YOUR GOAL >>
What lines of the data include the string "Zentral"? Copy them all.

DATA IN THIS EXERCISE >>
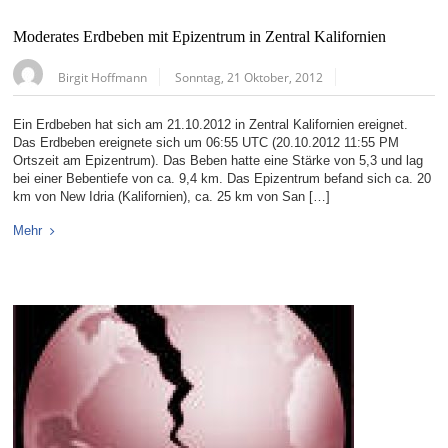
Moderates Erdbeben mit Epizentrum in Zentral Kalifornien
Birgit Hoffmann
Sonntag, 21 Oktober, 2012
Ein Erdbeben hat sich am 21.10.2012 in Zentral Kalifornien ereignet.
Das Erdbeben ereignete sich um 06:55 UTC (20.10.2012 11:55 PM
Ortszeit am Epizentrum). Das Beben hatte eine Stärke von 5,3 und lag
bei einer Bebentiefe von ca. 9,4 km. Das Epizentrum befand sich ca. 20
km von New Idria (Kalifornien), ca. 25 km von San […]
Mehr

==

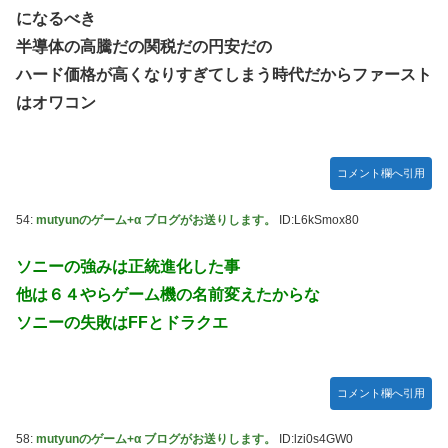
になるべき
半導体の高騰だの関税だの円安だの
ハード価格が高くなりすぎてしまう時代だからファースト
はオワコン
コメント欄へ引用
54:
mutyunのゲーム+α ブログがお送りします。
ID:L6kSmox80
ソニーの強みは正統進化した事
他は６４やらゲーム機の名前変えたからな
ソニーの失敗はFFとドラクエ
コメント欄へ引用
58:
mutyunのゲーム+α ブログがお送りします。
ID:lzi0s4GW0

--

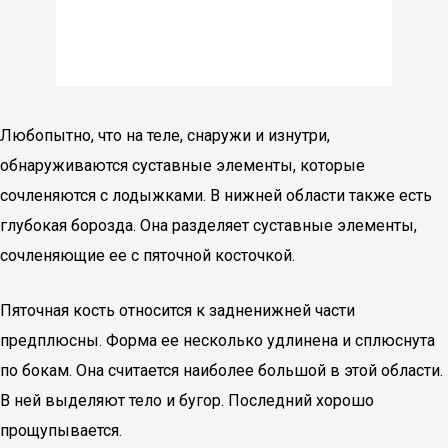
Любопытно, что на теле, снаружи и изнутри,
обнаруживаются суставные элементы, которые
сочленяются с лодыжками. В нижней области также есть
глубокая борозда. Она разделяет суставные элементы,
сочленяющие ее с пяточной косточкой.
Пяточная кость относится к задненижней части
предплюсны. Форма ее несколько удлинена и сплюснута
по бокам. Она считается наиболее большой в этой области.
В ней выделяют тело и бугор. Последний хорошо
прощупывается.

WORKED SOLUTION >>
Moderates Erdbeben mit Epizentrum in Zentral Kalifornien
Ein Erdbeben hat sich am 21.10.2012 in Zentral Kalifornien ereignet.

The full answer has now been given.